Maintaining our repeaters is hard work, and I wish to thank all of the members who do this work, especially Tim KT4MV, who has worked tirelessly to keep them on the air at a minimum cost to the club. Thanks for everything, Tim!
— Tom KJ4FUU
Working on ARRL, AMRAD – SDR radios, AMSAT – Eagle Sat, NERA – Wide area UHF repeater system, Cell Phone/Trunked Radio Systems, Field Day – Planning, RFI chasing, Metro Radio system. And any others you suggest.
ELMER’S Corner – Power Supplies
Last month I talked about cheap, homemade VHF/UHF antennas. I’ve already gone over the availability of used and inexpensive VHF equipment.
Now you find that your new handheld doesn’t quite make it to the repeaters you want to operate on so you’ve tried an antenna from the list of DIY designs and still not good enough. You’ve also found out that needing to recharge your handheld batteries is a pain and holding you radio sometimes leads to hot radios and lots of weight.
The next step is to find a used mobile two meter radio and as we covered before, you get one with CTCSS / PL encode and between 10 and 50 watts output. Now comes the need for a power supply to make it work. Your happy that you only paid $100 for the radio and $15 in parts and coax for your antenna, but now you find you need a power supply for that new radio.
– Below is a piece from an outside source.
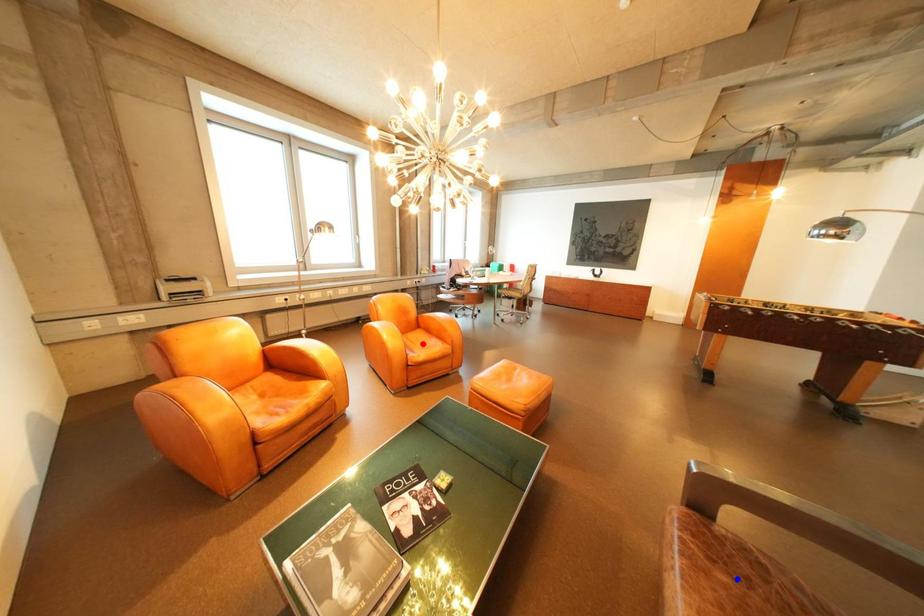 Question: In the image, two points are highlighted. Which point is nearer to the camera? Reply with the corresponding letter.

Choices:
 (A) blue point
 (B) red point

Answer: (A)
Now, How many amps do you need. If your running your handheld at 5 watts then figure P = IE with 5 watts out this would indicate that you need 5/12 amps, but you also need to remember that the output is only from the final amplifier of the radio and does not cover the other components. Best rule of thumb is to go for 5/12 * 2 (assume that you will need twice what the finals use). So for your 5 watt handheld you need about 1.7 Amps. There are many 7 Amp and 10 Amp supplies available that will work. If you’re running a 10 watt radio that would be about 3.5 Amps on transmit but again 7 or 10 are available. For a 50 watt radio most of us would go with a 20 Amp supply. The 20 Amp supply will provide sufficient current for a 50 watt or more mobile and also sufficient current for most 100 watt class HF radios as long as you do not transmit on both at the same time.
If you go for a commercial power supply, there are two kinds. One is the basic power supply and the other is a switch mode power supply. The switch mode power supply converts the incoming AC into DC then converts it to AC at a high frequency. The higher the frequency the small the transformer. Switching supplies are more expensive but much smaller and lighter.
Several solutions come to mind.
1 – You can build your own. You will need a AC cord with plug, a transformer from 117AC to 24 -30 Volts AC, Diodes that can handle the current you need, a few electrolytic capacitors and maybe an inductor to filter the rectified AC. See the Amateur Radio Handbook or the web for detailed designs. Not a hard project, but,
2 – Look for a used power supply at a hamfest or from someone in the club. New commercial power supplies go from $60 to $200 for the kind of current you might need, so you should not pay more the $70 the basic 12 VDC supply.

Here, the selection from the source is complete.